Records excerpted from a collection:
☆ ☆ ☆ ☆ ☆ ☆ ☆

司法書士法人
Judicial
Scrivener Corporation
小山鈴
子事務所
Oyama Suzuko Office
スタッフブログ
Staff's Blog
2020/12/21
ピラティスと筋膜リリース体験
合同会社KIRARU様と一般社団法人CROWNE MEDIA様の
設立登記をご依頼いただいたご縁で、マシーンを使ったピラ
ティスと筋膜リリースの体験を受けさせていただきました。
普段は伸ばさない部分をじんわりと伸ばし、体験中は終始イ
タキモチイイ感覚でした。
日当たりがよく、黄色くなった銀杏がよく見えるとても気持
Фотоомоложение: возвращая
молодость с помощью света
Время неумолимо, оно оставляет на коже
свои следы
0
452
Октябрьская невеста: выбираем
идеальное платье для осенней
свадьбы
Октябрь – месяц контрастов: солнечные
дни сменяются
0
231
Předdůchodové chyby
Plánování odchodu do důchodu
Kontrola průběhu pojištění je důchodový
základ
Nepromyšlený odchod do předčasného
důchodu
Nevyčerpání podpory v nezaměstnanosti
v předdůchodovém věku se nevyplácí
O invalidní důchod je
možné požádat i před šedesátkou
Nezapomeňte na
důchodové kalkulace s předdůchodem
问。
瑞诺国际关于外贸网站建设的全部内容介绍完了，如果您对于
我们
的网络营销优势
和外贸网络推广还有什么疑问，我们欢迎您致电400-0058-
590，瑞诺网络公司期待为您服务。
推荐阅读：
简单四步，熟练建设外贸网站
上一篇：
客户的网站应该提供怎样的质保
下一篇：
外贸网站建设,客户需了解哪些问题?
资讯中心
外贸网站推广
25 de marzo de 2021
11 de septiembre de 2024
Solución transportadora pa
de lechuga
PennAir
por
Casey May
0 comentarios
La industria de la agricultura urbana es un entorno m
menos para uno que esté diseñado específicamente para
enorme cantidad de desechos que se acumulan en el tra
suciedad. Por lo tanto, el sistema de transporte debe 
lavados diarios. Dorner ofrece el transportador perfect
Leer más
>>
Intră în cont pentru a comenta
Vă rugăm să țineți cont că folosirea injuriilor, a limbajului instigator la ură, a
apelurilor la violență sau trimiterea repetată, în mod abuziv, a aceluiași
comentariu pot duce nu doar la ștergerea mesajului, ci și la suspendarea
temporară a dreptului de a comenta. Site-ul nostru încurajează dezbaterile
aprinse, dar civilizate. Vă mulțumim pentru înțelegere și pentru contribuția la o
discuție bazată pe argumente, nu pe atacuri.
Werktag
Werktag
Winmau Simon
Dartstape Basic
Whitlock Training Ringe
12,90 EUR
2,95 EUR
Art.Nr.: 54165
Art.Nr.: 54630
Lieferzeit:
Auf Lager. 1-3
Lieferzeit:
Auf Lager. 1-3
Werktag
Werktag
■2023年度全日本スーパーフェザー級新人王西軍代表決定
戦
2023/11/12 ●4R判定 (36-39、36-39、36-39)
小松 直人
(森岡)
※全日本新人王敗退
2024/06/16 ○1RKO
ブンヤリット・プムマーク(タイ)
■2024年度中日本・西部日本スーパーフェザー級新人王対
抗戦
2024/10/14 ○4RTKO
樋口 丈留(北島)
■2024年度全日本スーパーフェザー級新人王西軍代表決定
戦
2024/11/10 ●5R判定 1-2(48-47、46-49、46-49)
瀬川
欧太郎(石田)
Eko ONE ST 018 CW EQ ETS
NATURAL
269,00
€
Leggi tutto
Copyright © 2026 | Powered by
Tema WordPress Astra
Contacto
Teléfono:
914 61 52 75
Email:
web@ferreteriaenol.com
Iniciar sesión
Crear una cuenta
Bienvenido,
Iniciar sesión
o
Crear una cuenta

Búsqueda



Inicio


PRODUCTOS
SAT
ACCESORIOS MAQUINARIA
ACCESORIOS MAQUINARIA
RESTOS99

☆ ☆ ☆ ☆ ☆ ☆ ☆

**WORK ORDER**
Restate word for word the lines of the data above, starting at the line containing "suciedad. Por lo" and ending at the line containing "comentariu pot duce", both included, and nothing more.

**TASK SOLUTION**
suciedad. Por lo tanto, el sistema de transporte debe 
lavados diarios. Dorner ofrece el transportador perfect
Leer más
>>
Intră în cont pentru a comenta
Vă rugăm să țineți cont că folosirea injuriilor, a limbajului instigator la ură, a
apelurilor la violență sau trimiterea repetată, în mod abuziv, a aceluiași
comentariu pot duce nu doar la ștergerea mesajului, ci și la suspendarea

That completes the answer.